WHAT IS NEEDED: Look through the data below for the line with "chle domů, neb" and the line with "mám tuhle, jak to hoří ve mně.", then output those two and all lines in between, exactly as written.
*** Block opens ***
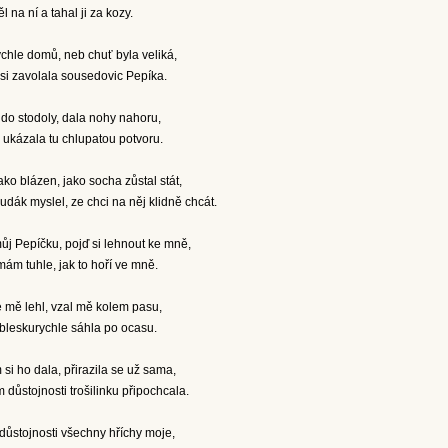
l na ní a tahal ji za kozy.
chle domů, neb chuť byla veliká,
 si zavolala sousedovic Pepíka.
do stodoly, dala nohy nahoru,
ukázala tu chlupatou potvoru.
ako blázen, jako socha zůstal stát,
hudák myslel, ze chci na něj klidně chcát.
ůj Pepíčku, pojď si lehnout ke mně,
mám tuhle, jak to hoří ve mně.
e mě lehl, vzal mě kolem pasu,
bleskurychle sáhla po ocasu.
si ho dala, přirazila se už sama,
 důstojnosti trošilinku připochcala.
 důstojnosti všechny hříchy moje,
*** Block closes ***
SOLUTION:
chle domů, neb chuť byla veliká,
 si zavolala sousedovic Pepíka.
do stodoly, dala nohy nahoru,
ukázala tu chlupatou potvoru.
ako blázen, jako socha zůstal stát,
hudák myslel, ze chci na něj klidně chcát.
ůj Pepíčku, pojď si lehnout ke mně,
mám tuhle, jak to hoří ve mně.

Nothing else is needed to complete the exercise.